Wednesday, December 3, 2014

The Folly of Using Small Segments as Proof in Genealogical Research

Responsible genealogists adhere to high standards of proof in their research, in the evidence that they present and in the conclusions they reach. I strongly believe that genetic genealogists should as well. When we make claims that are not supported by sound science, then we undermine the credibility of our field.

Experience has demonstrated to me that there is great folly in claiming small segments can be used as proof (yes, even supporting) in genealogical research. When I use the term "small segments" in this article,  I am referring to unphased "matching" segments under 5 centiMorgans and I am addressing their use in matching, not admixture.  A few genetic genealogists have argued that there are certain instances when small segments are not only helpful in our genealogical research, but reliable. I strongly disagree.

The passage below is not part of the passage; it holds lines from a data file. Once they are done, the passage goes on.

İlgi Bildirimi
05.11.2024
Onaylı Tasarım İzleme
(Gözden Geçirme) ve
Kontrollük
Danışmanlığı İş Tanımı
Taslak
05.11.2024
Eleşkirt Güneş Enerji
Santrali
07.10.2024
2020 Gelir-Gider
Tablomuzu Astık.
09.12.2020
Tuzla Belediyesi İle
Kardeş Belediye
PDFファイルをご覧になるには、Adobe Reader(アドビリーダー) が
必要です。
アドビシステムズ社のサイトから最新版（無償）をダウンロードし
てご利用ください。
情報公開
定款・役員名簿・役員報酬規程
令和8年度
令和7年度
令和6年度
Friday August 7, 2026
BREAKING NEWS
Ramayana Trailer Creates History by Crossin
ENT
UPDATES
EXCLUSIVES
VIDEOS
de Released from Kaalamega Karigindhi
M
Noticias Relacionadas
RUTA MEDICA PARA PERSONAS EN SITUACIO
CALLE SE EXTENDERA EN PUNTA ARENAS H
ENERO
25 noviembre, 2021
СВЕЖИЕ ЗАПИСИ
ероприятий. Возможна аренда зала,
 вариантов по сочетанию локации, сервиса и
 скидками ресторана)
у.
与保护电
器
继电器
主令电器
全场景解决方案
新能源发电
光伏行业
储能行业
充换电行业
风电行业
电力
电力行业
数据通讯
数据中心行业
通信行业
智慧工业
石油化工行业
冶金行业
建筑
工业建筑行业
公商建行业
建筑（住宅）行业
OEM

One of the many problems with utilizing small segments is that, in general, people tend to see evidence that supports their theories and reject evidence that does not. Because the nature of small segments is so random, as I will demonstrate, it is possible that an individual will see patterns where none exist in reality, such as in a cluster of tiny, meaningless "matching" segments. This also holds true for admixture analysis.

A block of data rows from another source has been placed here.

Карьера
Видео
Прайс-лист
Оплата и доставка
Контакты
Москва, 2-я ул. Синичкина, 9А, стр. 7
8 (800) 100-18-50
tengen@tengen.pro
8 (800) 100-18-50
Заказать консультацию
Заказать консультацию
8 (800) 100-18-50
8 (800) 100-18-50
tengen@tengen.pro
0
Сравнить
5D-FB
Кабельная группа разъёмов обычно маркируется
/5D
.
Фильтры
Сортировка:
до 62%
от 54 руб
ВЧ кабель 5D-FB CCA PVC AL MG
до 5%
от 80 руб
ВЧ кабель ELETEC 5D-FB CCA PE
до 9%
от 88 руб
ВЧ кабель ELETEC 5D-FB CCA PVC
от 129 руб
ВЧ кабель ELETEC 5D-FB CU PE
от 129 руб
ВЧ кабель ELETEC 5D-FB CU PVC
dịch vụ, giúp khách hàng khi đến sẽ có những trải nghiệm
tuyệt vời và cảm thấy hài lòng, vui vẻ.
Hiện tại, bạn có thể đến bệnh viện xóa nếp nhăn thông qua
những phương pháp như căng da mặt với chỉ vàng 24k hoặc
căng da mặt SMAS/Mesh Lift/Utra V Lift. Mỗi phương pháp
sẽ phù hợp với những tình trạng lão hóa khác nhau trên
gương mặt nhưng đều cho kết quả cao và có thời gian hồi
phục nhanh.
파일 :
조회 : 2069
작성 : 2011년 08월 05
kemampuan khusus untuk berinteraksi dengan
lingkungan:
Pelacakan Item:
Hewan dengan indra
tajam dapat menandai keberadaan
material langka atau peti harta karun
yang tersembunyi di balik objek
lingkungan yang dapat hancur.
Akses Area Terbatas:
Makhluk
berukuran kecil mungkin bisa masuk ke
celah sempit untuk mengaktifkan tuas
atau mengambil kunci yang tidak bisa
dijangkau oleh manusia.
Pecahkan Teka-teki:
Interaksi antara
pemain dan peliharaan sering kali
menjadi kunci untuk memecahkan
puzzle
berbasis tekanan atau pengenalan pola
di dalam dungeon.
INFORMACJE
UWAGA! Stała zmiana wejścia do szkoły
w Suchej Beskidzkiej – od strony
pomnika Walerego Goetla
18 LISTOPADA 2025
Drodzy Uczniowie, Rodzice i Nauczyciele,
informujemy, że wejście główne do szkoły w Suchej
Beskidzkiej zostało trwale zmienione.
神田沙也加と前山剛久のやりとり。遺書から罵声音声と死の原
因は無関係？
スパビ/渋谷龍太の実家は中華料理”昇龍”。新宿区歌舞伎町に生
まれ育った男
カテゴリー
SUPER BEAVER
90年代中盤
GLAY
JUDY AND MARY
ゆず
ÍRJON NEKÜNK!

Blaine Bettinger already wrote a great blog post explaining the work that has already been done on this issue along with some of his own comparisons, so I am going to concentrate on the multi-generational data to which I have access. Angie Bush has kindly allowed me access to her family's extensive data while she is unable to collaborate on this post since she is on a genealogy cruise. (Thanks, Angie!)

All of these examples are the first ones I looked at, so they are randomly chosen and not selected with bias. There is a huge amount of analysis that can still be performed on this data set. Since Gedmatch was down when I wrote this, I concentrated on Family Tree DNA data. When I am able to access Gedmatch again, I will add to my analysis.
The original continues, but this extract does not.